Receivers employ a mixer to translate a higher input radio frequency (RF) to a lower baseband or intermediate frequency. This process is known as down-conversion when utilizing a difference frequency between the RF input signal and a local oscillator employed by the mixer for conversion. Ideally, the mixer output signal amplitude and phase are proportional only to the RF input signal amplitude and phase and independent of local oscillator characteristics. However, mixer nonlinearities produce undesirable mixing products.
A second-order nonlinearity associated with the mixer produces an undesirable intermodulation product between two RF input frequencies. Ideally, for example, two RF input signals having different frequencies that are provided to the mixer within its frequency band should not produce a cross-modulation signal since the ideal transfer characteristic of the mixer would be perfectly linear. However, non-ideal mixers have a transfer characteristic that is nonlinear to some degree corresponding to second-order and greater nonlinear terms. The second-order nonlinearity will cause a spurious cross-modulation signal to be generated from two in-band RF input signal frequencies applied to the mixer. If this spurious cross-modulation signal is too large, the performance of the mixer and the associated quality of reception are degraded.
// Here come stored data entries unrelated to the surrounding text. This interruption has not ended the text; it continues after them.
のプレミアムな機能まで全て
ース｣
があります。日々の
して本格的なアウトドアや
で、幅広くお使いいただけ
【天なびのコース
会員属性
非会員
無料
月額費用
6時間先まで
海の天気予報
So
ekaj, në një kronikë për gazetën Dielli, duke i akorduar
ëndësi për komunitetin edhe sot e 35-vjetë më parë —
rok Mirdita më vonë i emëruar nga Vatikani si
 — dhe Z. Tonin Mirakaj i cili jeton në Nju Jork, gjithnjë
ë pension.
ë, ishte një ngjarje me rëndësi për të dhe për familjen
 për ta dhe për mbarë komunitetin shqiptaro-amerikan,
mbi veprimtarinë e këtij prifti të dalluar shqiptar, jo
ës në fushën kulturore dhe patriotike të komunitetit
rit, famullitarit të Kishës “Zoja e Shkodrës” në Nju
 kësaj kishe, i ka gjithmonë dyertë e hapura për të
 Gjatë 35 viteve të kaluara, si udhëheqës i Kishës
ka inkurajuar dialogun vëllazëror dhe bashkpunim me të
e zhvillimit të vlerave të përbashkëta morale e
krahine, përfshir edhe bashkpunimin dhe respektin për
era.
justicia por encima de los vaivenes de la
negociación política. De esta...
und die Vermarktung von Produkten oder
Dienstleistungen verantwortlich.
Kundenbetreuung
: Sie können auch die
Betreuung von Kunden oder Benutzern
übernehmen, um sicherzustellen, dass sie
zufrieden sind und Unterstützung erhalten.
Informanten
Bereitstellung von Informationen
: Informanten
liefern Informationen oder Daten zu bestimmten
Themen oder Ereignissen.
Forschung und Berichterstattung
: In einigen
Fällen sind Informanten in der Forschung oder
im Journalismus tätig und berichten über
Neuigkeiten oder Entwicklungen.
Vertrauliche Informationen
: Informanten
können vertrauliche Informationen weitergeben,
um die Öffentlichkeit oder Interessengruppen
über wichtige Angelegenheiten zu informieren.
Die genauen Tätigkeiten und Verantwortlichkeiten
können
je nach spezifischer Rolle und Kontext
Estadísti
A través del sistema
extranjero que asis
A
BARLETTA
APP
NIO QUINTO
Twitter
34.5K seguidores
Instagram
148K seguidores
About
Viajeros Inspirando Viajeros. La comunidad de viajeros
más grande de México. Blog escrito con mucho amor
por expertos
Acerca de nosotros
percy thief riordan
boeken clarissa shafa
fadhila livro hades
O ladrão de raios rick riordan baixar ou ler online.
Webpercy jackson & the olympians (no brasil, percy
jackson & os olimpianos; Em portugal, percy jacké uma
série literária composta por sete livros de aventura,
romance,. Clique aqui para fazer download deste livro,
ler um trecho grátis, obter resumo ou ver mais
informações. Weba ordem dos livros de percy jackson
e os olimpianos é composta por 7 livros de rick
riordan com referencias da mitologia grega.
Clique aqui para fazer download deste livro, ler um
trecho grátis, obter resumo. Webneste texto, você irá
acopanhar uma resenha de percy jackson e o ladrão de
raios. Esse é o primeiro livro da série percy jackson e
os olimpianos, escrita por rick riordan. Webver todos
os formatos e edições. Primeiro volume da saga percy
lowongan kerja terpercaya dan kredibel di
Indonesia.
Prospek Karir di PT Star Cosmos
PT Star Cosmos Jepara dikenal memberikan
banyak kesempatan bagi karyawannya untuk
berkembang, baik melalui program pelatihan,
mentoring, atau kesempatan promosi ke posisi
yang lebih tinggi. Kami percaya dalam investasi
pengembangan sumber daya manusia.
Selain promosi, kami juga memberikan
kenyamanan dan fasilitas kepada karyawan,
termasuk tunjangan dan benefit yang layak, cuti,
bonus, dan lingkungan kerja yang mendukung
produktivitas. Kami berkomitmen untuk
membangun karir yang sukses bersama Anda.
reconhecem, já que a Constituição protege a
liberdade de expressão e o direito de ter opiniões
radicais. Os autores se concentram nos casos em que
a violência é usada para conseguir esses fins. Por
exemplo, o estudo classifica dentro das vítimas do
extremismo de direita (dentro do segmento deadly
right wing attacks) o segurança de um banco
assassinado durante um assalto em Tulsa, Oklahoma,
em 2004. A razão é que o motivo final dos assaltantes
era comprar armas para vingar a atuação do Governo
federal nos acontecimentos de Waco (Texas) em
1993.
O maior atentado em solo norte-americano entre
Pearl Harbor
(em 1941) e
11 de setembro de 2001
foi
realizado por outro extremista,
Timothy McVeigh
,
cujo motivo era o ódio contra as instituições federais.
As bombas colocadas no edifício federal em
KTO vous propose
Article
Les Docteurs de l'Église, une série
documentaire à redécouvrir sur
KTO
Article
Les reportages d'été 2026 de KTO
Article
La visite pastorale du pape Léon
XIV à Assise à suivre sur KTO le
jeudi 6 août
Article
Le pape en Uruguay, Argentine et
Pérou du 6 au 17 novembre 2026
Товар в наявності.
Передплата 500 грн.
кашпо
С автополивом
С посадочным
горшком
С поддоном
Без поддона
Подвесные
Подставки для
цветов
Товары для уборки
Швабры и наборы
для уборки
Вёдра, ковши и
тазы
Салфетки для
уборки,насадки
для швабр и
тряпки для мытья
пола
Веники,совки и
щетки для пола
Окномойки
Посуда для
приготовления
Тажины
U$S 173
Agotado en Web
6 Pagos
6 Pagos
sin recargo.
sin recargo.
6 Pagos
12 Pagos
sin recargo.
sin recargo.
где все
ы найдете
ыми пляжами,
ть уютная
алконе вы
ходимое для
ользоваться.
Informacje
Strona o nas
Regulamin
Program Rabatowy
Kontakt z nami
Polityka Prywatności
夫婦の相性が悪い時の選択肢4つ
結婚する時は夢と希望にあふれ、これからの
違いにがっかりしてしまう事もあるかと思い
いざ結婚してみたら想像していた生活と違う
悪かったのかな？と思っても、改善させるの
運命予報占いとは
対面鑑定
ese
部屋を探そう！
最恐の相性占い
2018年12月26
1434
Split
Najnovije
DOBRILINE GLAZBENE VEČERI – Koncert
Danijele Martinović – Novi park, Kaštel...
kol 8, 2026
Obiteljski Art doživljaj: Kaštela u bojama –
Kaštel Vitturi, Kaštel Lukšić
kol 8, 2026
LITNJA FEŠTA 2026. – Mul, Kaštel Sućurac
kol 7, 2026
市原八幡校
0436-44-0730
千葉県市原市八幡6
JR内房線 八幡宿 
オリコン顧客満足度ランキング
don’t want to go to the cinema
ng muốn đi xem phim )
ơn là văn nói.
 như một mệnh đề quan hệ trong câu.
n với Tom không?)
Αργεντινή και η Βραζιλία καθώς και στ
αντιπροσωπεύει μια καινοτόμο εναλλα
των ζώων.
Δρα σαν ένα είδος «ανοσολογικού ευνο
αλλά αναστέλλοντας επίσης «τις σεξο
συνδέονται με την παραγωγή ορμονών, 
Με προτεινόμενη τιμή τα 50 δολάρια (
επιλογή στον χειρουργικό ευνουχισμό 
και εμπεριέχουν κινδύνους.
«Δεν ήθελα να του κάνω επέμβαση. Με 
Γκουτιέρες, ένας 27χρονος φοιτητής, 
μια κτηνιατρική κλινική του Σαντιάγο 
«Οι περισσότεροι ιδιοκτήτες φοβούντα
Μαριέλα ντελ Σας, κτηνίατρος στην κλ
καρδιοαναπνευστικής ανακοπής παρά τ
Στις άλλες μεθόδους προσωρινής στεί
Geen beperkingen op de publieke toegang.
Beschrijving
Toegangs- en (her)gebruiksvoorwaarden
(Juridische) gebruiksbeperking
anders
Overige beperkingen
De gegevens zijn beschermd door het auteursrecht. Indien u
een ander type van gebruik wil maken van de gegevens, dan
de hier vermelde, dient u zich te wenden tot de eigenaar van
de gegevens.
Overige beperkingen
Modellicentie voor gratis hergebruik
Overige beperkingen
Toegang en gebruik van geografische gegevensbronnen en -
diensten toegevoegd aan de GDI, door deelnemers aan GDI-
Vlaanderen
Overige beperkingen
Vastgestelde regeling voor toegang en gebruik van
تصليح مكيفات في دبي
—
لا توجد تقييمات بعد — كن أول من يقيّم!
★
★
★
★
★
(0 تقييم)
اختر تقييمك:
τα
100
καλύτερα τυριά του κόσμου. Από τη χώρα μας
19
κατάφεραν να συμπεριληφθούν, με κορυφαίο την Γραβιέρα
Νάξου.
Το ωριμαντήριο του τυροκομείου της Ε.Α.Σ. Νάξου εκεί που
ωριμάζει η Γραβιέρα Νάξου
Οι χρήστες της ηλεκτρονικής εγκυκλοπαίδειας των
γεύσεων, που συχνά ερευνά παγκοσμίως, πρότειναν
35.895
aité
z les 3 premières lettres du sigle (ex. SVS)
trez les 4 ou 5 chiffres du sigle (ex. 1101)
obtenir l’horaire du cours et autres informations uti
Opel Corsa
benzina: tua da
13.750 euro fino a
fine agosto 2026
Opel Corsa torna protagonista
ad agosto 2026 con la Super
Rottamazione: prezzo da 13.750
The second-order nonlinearity of the mixer is related to mixer imbalance wherein several mixer attributes typically contribute to this imbalance. Ideally, devices used in the mixer should have identical or perfectly matched characteristics related to switching parameters or properties associated with conducting and not conducting states. Additionally, phase errors associated with multiphase mixers may also contribute to mixer imbalance, as well. That is, if two local oscillator phases employed in the mixer differ from their intended phases, mixer imbalance will typically result. Generally, each of these characteristics contributes in some degree to increasing the mixer imbalance and its corresponding second-order nonlinearity. Therefore, mismatch contributions from such a broad-based combination of characteristics essentially assures some degree of imbalance in a mixer.
Accordingly, what is needed in the art is an effective way to decrease the second-order nonlinearity of a mixer.